You’re a responsible DPO. You’ve began planning for GDPR early on and started figuring out how you’ll tackle this overwhelming regulation. You’ve researched every article in depth and investigated how it applies to your organization.
You talked to your board to bring their attention to GDPR, mainly by scaring them with the hefty fines associated with non-compliance. And so you managed to allocate a sufficient GDPR budget.

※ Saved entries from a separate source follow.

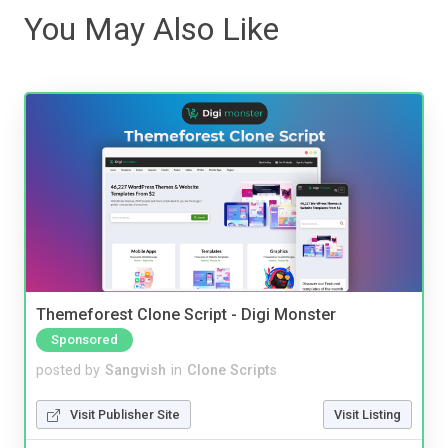
You May Also Like
Themeforest Clone Script - Digi Monster
Sponsored
posted by
Sangvish
in
Clone Scripts
Visit Publisher Site
Visit Listing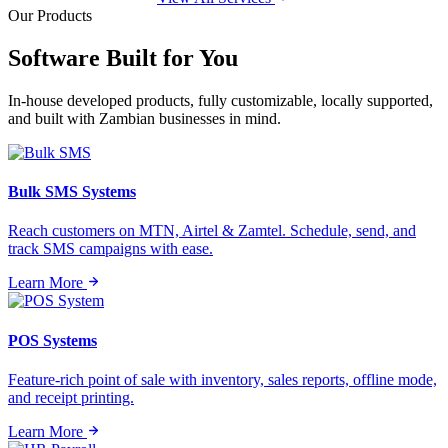
Our Products
Software Built for
You
In-house developed products, fully customizable, locally supported,
and built with Zambian businesses in mind.
Bulk SMS Systems
Reach customers on MTN, Airtel & Zamtel. Schedule, send, and
track SMS campaigns with ease.
Learn More
POS Systems
Feature-rich point of sale with inventory, sales reports, offline mode,
and receipt printing.
Learn More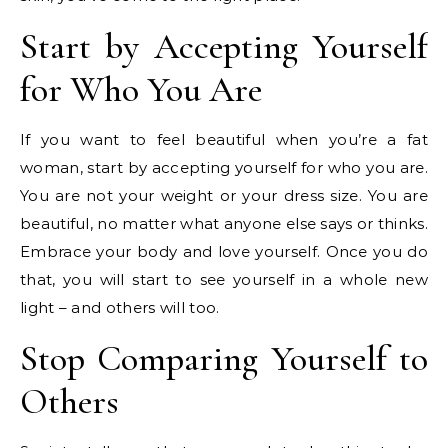
Start by Accepting Yourself
for Who You Are
If you want to feel beautiful when you’re a fat
woman, start by accepting yourself for who you are.
You are not your weight or your dress size. You are
beautiful, no matter what anyone else says or thinks.
Embrace your body and love yourself. Once you do
that, you will start to see yourself in a whole new
light – and others will too.
Stop Comparing Yourself to
Others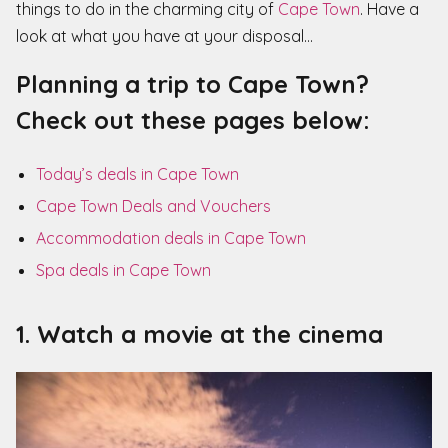
things to do in the charming city of
Cape Town
. Have a
look at what you have at your disposal…
Planning a trip to Cape Town?
Check out these pages below:
Today’s deals in Cape Town
Cape Town Deals and Vouchers
Accommodation deals in Cape Town
Spa deals in Cape Town
1. Watch a movie at the cinema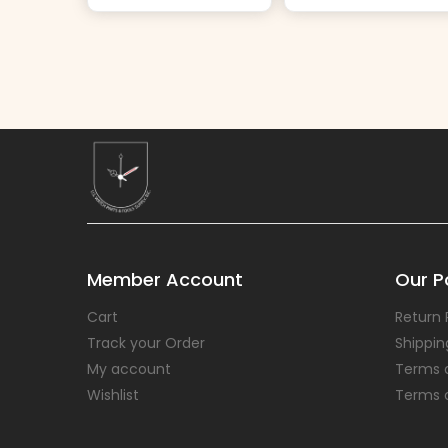
Member Account
Our Po
Cart
Return 
Track your Order
Shippin
My account
Terms 
Wishlist
Terms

You’re talking to the best GDPR compliance consultants and legal firms to figure out every angle of the regulation and start going through a GDPR Readiness Assessment program. The assessment only makes you aware of how “unready” you are and how much more you have to accomplish.
You understand that you first need to map your sensitive data and so you apply a discovery tool to figure out where your sensitive data is located.
And then it hits you…
You notice that data discovery is not enough. It’s just the tip of the iceberg. How do you actually protect this data. What about actually becoming compliant?
The panic arises together with questions that need concrete answers:
- How do I apply consent processing controls?
- How do i implement the “right to be forgotten” and data cancellation?
- How do I audit user activity to comply with “records of processing controls”?
- What is the technical tool I need for complying with these articles and does it event exist?
Many organizations find themselves in a similar situation. They have assessed and even mapped out their sensitive data, but are still unsure about what tools they’ll use for compliance. Well, the technology do exist and the clock is ticking, so it’s a good idea to start implementing the solution because there is less than a year left.
This is an indication that it might be a good idea to shift your focus towards the most important part of GDPR: compliance itself. Because on May 25, 2018, when a customer will ask to have his data forgotten, and you will easily erase your customer’s data at a click of a button, you would know you that did your job as the DPO. You would know that you have successfully protected your customer’s privacy.